■ Assignment ■
Line count for "bancaria": tally the lines of the records below that contain it, and give only that number.

= Beginning of Section =

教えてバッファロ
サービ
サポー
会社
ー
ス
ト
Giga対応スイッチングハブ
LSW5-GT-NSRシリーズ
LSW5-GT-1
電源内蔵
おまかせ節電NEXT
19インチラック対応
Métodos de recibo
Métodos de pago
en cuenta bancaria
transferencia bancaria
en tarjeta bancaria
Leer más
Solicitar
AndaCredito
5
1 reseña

= End of Section =
= Beginning of Section =

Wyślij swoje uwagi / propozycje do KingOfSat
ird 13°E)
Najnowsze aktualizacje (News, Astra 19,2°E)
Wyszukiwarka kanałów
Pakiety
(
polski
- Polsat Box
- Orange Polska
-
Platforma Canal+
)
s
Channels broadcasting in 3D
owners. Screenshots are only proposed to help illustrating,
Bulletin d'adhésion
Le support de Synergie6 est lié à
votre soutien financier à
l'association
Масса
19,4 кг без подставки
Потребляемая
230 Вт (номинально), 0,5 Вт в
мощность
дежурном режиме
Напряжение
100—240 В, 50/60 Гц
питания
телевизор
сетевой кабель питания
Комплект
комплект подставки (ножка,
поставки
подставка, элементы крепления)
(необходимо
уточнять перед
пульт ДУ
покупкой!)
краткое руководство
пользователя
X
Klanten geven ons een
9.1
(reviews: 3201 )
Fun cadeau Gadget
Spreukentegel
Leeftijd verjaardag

= End of Section =
= Beginning of Section =

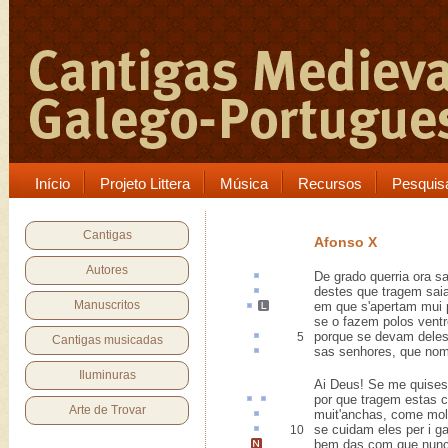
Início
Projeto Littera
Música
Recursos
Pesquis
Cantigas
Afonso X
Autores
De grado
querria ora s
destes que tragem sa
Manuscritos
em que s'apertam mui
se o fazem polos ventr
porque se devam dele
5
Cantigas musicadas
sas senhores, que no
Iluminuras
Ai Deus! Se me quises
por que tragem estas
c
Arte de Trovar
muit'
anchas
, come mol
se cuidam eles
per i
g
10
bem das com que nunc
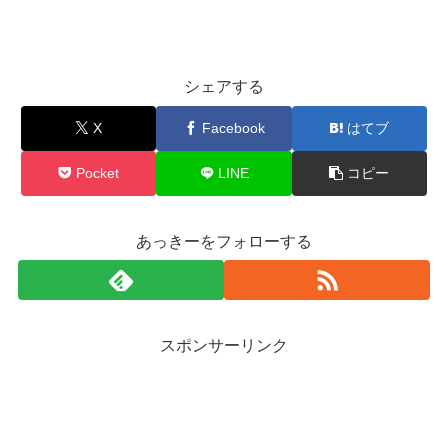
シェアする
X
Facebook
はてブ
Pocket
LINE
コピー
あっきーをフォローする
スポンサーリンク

= End of Section =

■ Your solution ■
3